>>>>>

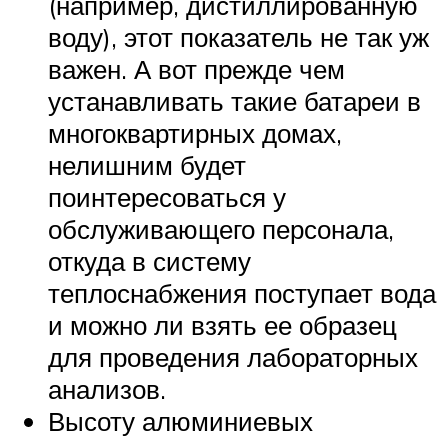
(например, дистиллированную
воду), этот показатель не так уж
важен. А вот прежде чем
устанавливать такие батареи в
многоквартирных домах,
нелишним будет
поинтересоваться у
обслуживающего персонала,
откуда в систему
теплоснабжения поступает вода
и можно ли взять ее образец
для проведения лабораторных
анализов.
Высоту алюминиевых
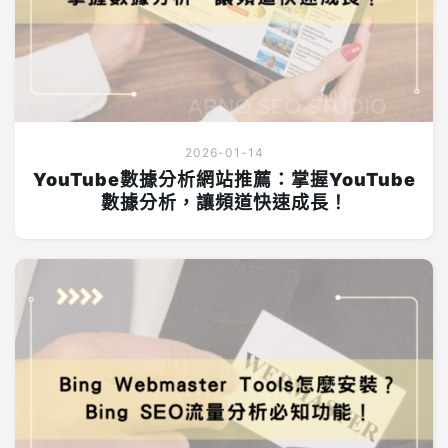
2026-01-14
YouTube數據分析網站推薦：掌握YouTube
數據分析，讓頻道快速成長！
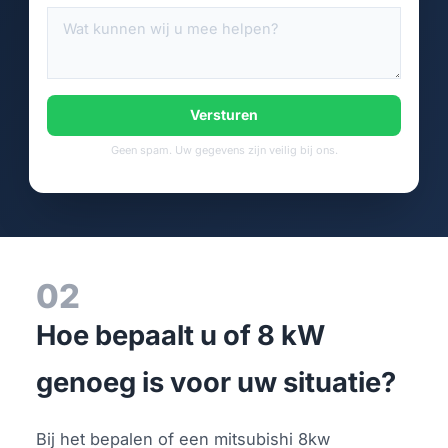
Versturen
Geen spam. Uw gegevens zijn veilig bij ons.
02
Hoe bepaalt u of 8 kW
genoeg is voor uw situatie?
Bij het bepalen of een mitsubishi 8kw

<<<<<
>>>>>

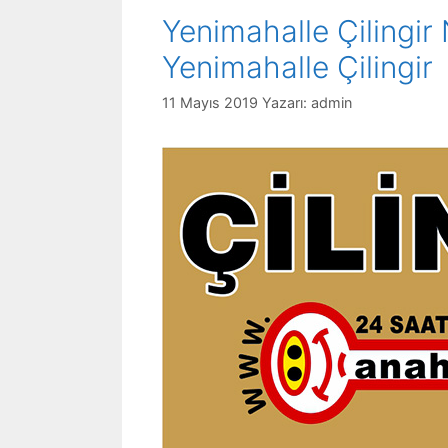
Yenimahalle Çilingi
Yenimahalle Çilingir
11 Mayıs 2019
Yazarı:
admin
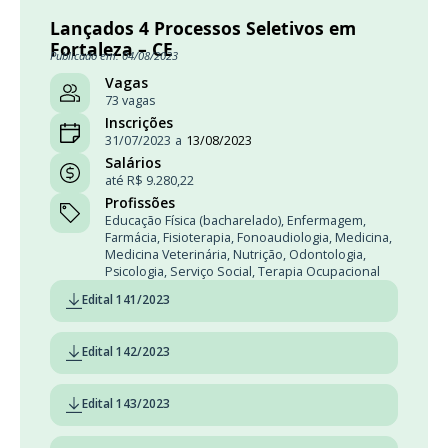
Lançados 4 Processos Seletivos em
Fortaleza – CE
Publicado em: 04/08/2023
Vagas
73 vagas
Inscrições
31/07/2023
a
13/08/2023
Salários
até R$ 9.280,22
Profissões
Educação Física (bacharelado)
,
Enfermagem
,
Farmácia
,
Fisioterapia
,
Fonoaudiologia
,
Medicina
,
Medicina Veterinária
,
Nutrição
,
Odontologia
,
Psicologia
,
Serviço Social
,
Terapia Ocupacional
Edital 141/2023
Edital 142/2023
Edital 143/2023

<<<<<

**Exercise:** A word-for-word copy of the lines above from the one with "Fisioterapia" through the one with "Edital 143/2023", inclusive, is the only output wanted.

**Problem solution:**
Fisioterapia
,
Fonoaudiologia
,
Medicina
,
Medicina Veterinária
,
Nutrição
,
Odontologia
,
Psicologia
,
Serviço Social
,
Terapia Ocupacional
Edital 141/2023
Edital 142/2023
Edital 143/2023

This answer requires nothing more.